The results make for interesting reading. Jain and co conclude that Indian cuisine is characterized by strong negative food pairing. Not only that, but the strength of this negative correlation is much higher than anything previously reported.
They also found that specific ingredients dramatically effect food pairing. For example, the presence of cayenne pepper strongly biases the flavor sharing pattern of Indian cuisine towards negative pairing. Other ingredients that have a similar effect include green bell pepper, coriander, garam masala, tamarind, ginger, cinnamon and so on.
In other words, spices make the negative food pairing effect more powerful, a phenomenon never seen before. “Our study reveals that spices occupy a unique position in the ingredient composition of Indian cuisine and play a major role in defining its characteristic profile,” say Jain and co.
That result has some interesting corollaries. In many cuisines, spices add flavor but also prevent food spoilage by killing certain types of bacteria. Jain and co say this medicinal role must have had a significant effect on the way recipes evolved since removing these ingredients would have had health impacts. “We conclude that the evolution of cooking driven by medicinal beliefs would have left its signature on traditional Indian recipes,” they say.

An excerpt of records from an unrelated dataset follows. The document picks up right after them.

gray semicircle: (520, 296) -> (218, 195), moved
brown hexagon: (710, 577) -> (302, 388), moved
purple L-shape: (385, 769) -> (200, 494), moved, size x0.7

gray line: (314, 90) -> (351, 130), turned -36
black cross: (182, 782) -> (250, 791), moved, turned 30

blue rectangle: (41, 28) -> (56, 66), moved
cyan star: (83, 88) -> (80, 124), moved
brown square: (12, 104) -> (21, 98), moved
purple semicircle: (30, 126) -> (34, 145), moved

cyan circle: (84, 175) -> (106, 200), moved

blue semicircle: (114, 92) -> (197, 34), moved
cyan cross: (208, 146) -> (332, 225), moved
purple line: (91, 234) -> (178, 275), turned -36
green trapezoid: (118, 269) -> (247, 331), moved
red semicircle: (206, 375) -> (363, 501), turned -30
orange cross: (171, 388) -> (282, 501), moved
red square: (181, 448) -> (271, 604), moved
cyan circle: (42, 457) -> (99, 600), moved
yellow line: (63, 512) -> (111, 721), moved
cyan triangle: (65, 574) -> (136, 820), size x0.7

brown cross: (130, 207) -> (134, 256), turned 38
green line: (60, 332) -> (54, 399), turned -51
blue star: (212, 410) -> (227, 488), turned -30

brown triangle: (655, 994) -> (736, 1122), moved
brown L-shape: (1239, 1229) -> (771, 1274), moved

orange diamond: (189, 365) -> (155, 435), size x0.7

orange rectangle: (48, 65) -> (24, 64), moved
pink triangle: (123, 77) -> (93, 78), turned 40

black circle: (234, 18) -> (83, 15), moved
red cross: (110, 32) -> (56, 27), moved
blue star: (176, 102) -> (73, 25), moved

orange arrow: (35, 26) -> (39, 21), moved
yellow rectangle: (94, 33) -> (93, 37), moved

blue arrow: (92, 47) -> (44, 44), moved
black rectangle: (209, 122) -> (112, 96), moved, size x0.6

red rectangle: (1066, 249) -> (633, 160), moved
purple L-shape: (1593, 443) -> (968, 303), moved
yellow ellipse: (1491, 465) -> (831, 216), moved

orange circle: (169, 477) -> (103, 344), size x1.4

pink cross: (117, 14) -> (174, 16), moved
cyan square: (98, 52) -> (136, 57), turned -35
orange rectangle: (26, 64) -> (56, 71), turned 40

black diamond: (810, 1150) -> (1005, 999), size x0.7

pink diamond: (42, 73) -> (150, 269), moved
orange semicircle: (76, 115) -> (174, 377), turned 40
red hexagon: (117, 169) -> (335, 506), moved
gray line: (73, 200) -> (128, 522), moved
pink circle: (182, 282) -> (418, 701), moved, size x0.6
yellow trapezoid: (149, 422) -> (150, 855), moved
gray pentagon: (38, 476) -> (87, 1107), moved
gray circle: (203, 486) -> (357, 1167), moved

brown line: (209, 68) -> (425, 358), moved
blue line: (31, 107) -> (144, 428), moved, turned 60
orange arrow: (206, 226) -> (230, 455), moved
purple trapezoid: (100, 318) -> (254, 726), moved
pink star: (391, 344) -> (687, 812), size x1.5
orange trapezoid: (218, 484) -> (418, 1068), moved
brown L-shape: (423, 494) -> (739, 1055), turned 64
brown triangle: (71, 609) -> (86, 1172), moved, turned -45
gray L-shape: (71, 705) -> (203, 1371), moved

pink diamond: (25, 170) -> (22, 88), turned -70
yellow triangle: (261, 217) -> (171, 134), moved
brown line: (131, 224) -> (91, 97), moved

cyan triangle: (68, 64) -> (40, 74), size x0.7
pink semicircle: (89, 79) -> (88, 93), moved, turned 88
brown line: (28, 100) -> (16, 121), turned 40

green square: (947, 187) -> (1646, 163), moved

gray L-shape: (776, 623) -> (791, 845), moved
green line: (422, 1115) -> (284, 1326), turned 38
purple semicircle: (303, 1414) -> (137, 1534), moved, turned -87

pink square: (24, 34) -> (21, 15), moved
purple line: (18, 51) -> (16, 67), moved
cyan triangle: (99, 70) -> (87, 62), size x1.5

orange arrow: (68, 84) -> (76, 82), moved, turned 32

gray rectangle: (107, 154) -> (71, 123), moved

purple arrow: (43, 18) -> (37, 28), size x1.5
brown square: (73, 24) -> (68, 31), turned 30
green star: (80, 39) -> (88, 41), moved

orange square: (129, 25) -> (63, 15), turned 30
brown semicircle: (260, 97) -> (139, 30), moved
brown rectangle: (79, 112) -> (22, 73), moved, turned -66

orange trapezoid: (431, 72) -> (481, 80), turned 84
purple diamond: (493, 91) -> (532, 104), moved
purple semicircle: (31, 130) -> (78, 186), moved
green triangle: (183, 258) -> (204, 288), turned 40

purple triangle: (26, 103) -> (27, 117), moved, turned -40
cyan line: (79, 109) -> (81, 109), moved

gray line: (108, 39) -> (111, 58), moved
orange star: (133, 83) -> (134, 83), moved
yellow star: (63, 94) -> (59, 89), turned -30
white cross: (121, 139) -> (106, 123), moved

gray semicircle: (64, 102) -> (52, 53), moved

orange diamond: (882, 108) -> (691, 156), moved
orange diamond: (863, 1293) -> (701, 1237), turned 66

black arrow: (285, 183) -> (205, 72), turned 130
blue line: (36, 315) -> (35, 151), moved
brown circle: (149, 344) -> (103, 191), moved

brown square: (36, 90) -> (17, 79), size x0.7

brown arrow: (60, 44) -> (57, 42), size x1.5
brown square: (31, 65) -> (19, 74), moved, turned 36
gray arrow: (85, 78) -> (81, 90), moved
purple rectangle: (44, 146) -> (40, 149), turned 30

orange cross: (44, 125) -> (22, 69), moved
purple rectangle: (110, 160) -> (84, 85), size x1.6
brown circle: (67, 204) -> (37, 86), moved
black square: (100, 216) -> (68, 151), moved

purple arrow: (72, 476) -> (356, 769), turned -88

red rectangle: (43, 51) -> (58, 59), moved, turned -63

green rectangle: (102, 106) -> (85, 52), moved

The result also has implications for the future of food. In the same way that Western chefs search for unusual ingredients that share the same flavors, negative food pairing may also drive the development of new flavor combinations and recipes in Indian food. “Our study could potentially lead to methods for creating novel Indian signature recipes, healthy recipe alterations and recipe recommender systems,” conclude Jain and co.
Beyond that, this work shows how powerful network science has become in analyzing disparate aspects of everyday life. Treating recipes as networks has turned out to be a powerful tool that is changing the way we think about food and how we consume it.